Zuckerberg has repeatedly backed away from accusing Lanier of “mischaracterizing” his previous statements. When it came to emails, Zuckerberg typically objected on the grounds that the messages were aged or that they didn’t know the Meta employees involved. “I don’t think so,” he replied when asked to clarify whether he knew Karina Newton, Instagram’s head of public policy in 2021. Zuckerberg never failed to point out when he wasn’t actually in an email thread introduced as evidence.
Perhaps anticipating these disconnected and repetitive statements from Zuckerberg – who has repeatedly argued that increased user engagement on Facebook and Instagram merely reflects the “value” of these apps – Lanier suggested early on that the CEO had been trained to address these issues. “You have extensive media training,” he said. “I think I’m widely known for being pretty bad at this,” Zuckerberg protested, drawing infrequent laughter from the courtroom. Lanier then presented Meta documents outlining Zuckerberg’s communication strategies, describing his team as “telling you what kind of answers you need to give,” including in contexts such as deposition under oath. “I’m not sure what you’re trying to imply,” Zuckerberg said. In the afternoon, Meta’s general counsel, Paul Schmidt, returned to this scope of questioning, asking whether Zuckerberg had to talk to the media because of his role as the head of a immense company. “More than I would like,” Zuckerberg said, drawing even more laughter.
In an even more, well, “meta” moment after the court returned from lunch, Kuhl struck a stern tone, warning everyone in the courtroom that anyone wearing “glasses that record” — such as the AI-equipped Oakley and Ray-Ban glasses sold by Meta for up to $499 — must remove them while attending the hearing, during which both video and audio recording are prohibited.
The KGM lawsuit and others to follow are novel because they circumvent Section 230, the law that protects tech companies from liability for user-generated content on their platforms. As such, Zuckerberg stuck to the playbook, which characterized the lawsuit as a fundamental misunderstanding of how Meta works. When Lanier presented evidence that Meta teams were working to augment the number of minutes users spent each day on their platforms, Zuckerberg responded that the company had long since moved away from those goals or that the numbers weren’t even “targets” per se, but merely measures of industry competitiveness.

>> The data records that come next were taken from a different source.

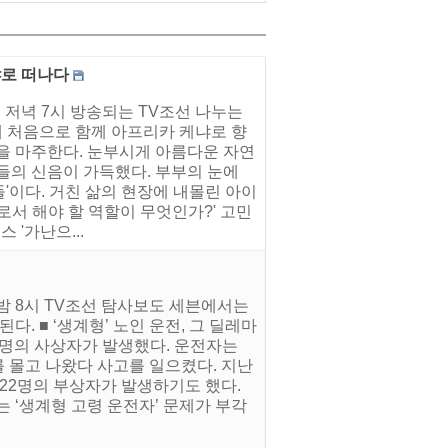
냐로 떠나다
 저녁 7시 방송되는 TV조선 나누는
 처음으로 함께 아프리카 케냐로 향
을 마주한다. 눈부시게 아름다운 자연
들의 신음이 가득했다. 부부의 눈에
들'이다. 거친 삶의 현장에 내몰린 아이
로서 해야 할 역할이 무엇인가?' 고민
'가난으...
 밤 8시 TV조선 탐사보도 세븐에서는
다. ■ ‘생계형’ 노인 운전, 그 딜레마
20명의 사상자가 발생했다. 운전자는
를 몰고 나왔다 사고를 일으켰다. 지난
 22명의 부상자가 발생하기도 했다.
 ‘생계형 고령 운전자’ 문제가 부각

When Lanier asked whether Meta was simply hiding behind an age restriction policy that was “unenforced” and perhaps “unenforceable,” according to an email from Nick Clegg, Meta’s former president of global affairs, Zuckerberg calmly responded by talking about people circumventing protections despite ongoing improvements in this area.
But Lanier could always go back to KGM, who he said signed up for Instagram at age 9, about five years before the app started asking users about their birthdays in 2019. While Zuckerberg could have more or less gotten rid of internal data on, say, the need to turn teenagers into devoted teen users, or Meta’s explicit dismissal of the alarming expert analysis it commissioned on the dangers of Instagram’s “beauty filters,” he had no response prepared. Lanier’s grand finale: a billboard-sized tarp that took up half the width of the courtroom and took seven people to hold, with hundreds of posts from KGM’s Instagram account. As Zuckerberg blinked demanding at the huge display, evident only to him, Kuhl and the jury, Lanier said it was a measure of the time KGM spent on the app. “In a sense, you all own these photos,” he added. “I’m not sure that’s true,” Zuckerberg replied.
When Lanier finished and Schmidt was given the chance to push Zuckerberg to create an alternative vision of Meta as a utopia of connection and freedom of expression, the founder quickly gained momentum again. “I wanted people to have a good experience with it,” he said of the company’s platforms. And a moment later: “People naturally shift their time depending on what they consider valuable.”